There are four camps run by Uncharted Africa, each having an enviable position here, which is why they have attracted celebrity visitors over the years.
Jack’s Camp is a homage to the late Jack Bousfield, who’s eye for a perfect location is echoed in this position on the edge of the shimmering salt pans. It was voted No. 1 in the Condé Nast readers’ poll of safari camps, and when you experience the stylish tented suites, complete with plunge pools and even a mini-museum of the San people’s lives, you’ll understand the uniqueness of it.
As one of the original camps in the area, established some 20 years ago, it is well noted for expertise in offering a complete safari experience, with guides (San and others) who understand the elusive nature of some of the rare animals you might see on these grassy plains. This includes the rare brown hyena and ‘armoured’ aardvark. In 2003, Jack’s son Ralph and his partner Catherine renovated the camp to ensure it maintains its regal atmosphere, and they continue to oversee the standards that have impressed many visitors.
Makgadikgadi is an extraordinary place and an intriguing day trip by quad bike. It’s surrounded by a vast plain of grasslands that come alive in the rainy seasons (year-end), attracting a formidable array of wildlife that is best seen by organized game drives or bush walks.
San Camp is a more romantic affair, though equally comfortable with its colonial era mess tent.

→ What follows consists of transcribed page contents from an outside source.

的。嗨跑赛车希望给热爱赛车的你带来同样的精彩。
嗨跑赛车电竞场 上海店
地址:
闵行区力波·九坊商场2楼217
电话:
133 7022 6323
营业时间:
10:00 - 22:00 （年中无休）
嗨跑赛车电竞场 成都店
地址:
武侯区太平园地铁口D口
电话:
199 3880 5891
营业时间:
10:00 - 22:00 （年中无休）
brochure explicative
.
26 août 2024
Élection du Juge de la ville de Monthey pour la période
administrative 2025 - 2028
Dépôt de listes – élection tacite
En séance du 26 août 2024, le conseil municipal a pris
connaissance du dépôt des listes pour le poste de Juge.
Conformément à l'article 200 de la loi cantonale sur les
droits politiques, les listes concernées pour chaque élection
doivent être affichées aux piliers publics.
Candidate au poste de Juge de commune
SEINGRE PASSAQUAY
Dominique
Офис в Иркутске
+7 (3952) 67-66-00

This camp only opens during the dry season (16 April to 15 October), sits right on the edge of the salt pans, and affords the visitor that great wide-open-space feeling that these African plains are famous for.
If you are enchanted by meerkats, you’ll be delighted by their antics as they dart around, stopping to ‘stand up’ and keep an eye on their ‘guests’. Come at the right time of the year and the rains attract all sorts of animals, including wildebeest, zebra and great white pelicans.

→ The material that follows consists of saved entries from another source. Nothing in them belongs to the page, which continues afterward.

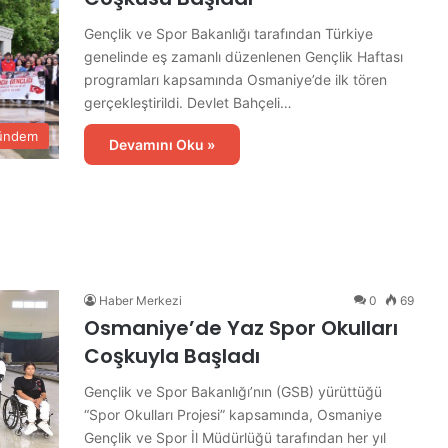
Gençlik ve Spor Bakanlığı tarafından Türkiye
genelinde eş zamanlı düzenlenen Gençlik Haftası
programları kapsamında Osmaniye’de ilk tören
gerçekleştirildi. Devlet Bahçeli…
ündem
Devamını Oku »
Haber Merkezi
0
69
Osmaniye’de Yaz Spor Okulları
Coşkuyla Başladı
Gençlik ve Spor Bakanlığı’nın (GSB) yürüttüğü
“Spor Okulları Projesi” kapsamında, Osmaniye
Gençlik ve Spor İl Müdürlüğü tarafından her yıl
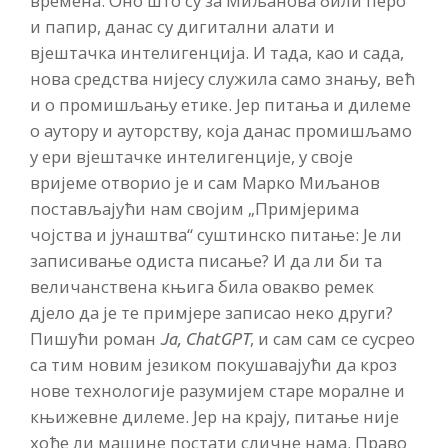
времена. Оно што су за Миљанова били перо
и папир, данас су дигитални алати и
вјештачка интелигенција. И тада, као и сада,
нова средства нијесу служила само знању, већ
и о промишљању етике. Јер питања и дилеме
о аутору и ауторству, која данас промишљамо
у ери вјештачке интелигенције, у своје
вријеме отворио је и сам Марко Миљанов
постављајући нам својим „Примјерима
чојства и јунаштва“ суштинско питање: Је ли
записивање одиста писање? И да ли би та
величанствена књига била овакво ремек
дјело да је те примјере записао неко други?
Пишући роман
, и сам сам се сусрео
Ја, ChatGPT
са тим новим језиком покушавајући да кроз
нове технологије разумијем старе моралне и
књижевне дилеме. Јер на крају, питање није
хоће ли машине постати сличне нама. Право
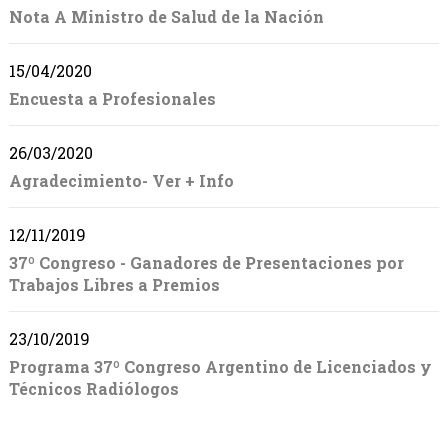
Nota A Ministro de Salud de la Nación
15/04/2020
Encuesta a Profesionales
26/03/2020
Agradecimiento- Ver + Info
12/11/2019
37º Congreso - Ganadores de Presentaciones por
Trabajos Libres a Premios
23/10/2019
Programa 37º Congreso Argentino de Licenciados y
Técnicos Radiólogos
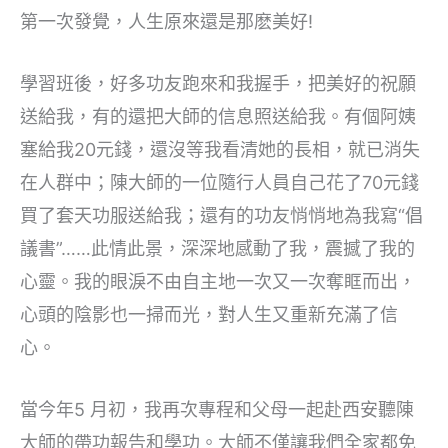
第一次發覺，人生原來還是那麽美好!
學習班後，好多功友跑來和我握手，把美好的祝願
送給我，有的還把大師的信息照送給我。有個阿姨
塞給我20元錢，還沒等我看清她的長相，就已消失
在人群中；陳大師的一位隨行人員自己花了70元錢
買了套天功服送給我；還有的功友悄悄地為我寫“倡
議書”……此情此景，深深地感動了我，震撼了我的
心靈。我的眼淚不由自主地一次又一次奪眶而出，
心頭的陰影也一掃而光，對人生又重新充滿了信
心。
當今年5 月初，我再次專程和父母一起赴西安聽陳
大師的帶功報告和學功。大師不僅讓我們全家都免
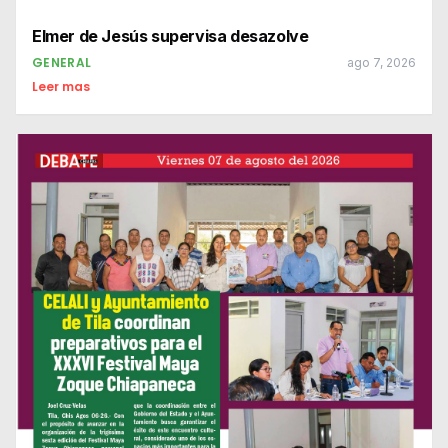
Elmer de Jesús supervisa desazolve
GENERAL
ago 7, 2026
Leer mas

This is one of the few camp concessions adjacent to this unique part of the Makgadikgadi Pans Game Reserve. To further minimise the impact, the entire camp is run off solar energy.

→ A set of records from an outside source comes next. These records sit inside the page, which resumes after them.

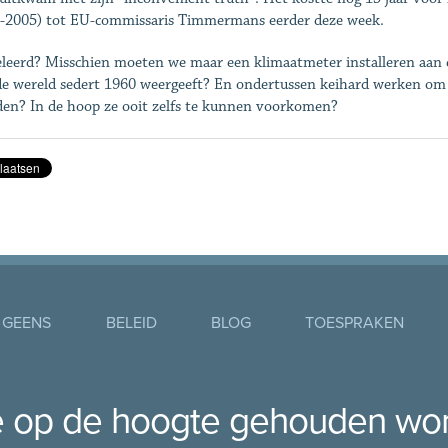
-2005) tot EU-commissaris Timmermans eerder deze week.
eleerd? Misschien moeten we maar een klimaatmeter installeren aan e
de wereld sedert 1960 weergeeft? En ondertussen keihard werken om
iden? In de hoop ze ooit zelfs te kunnen voorkomen?
 GEENS
BELEID
BLOG
TOESPRAKEN
je op de hoogte gehouden wo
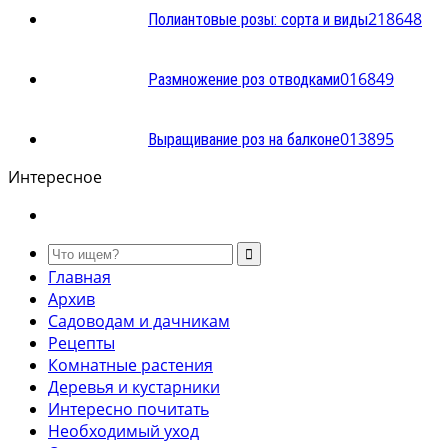
2
18648
Полиантовые розы: сорта и виды
0
16849
Размножение роз отводками
0
13895
Выращивание роз на балконе
Интересное
Главная
Архив
Садоводам и дачникам
Рецепты
Комнатные растения
Деревья и кустарники
Интересно почитать
Необходимый уход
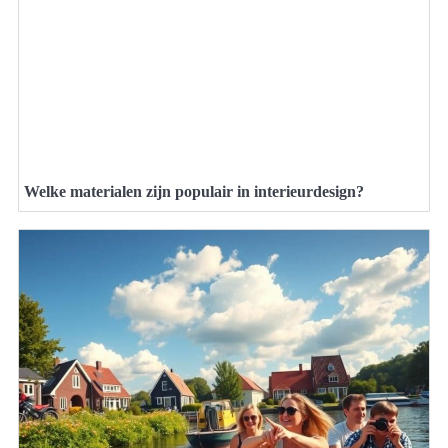
Welke materialen zijn populair in interieurdesign?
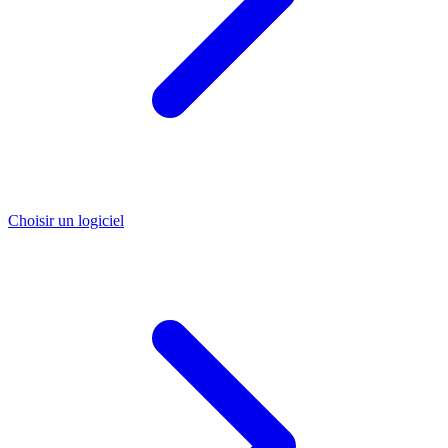
Choisir un logiciel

The choice family destination of the three is certainly Planet Baobab, which is famed for having the coolest and largest pool, as well as the funkiest bar and restaurant in the whole of the Kalahari. On the road from Francistown to Maun, you can’t miss this camp for the giant anteater statue and its colourful rondavels.
There’s a certain sense of humour to this camp – no tents – with a choice of activities to keep the kids amused. It’s a traditionally styled ‘Kalanga’ village, more in touch with the locals than the colonials, and it sits in the acacia thicket among giant baobab trees that are the true star of the show in this corner of the desert.
Elephants show up daily by the dozens at the nearby watering hole, and game walks and drives in the rainy season never disappoint the camera.
Finally, the recently redesigned Kalahari Camp is the low-key, relaxing, alternative to round out your choice. It’s quiet, unpretentious and offers a similar experience and game viewing opportunities as the other three.
Perfect for families, the camp has prime position on the salt pans and is decorated in an eclectic style of local and colonial influences. One particular attraction in the vicinity is one of the largest baobabs on record, which is no mean feat if one considers that they are the largest species of tree on earth.
Ongoing research into the brown hyena and meerkats, along with a respectful approach to the San’s culture, set these camps apart from the rest.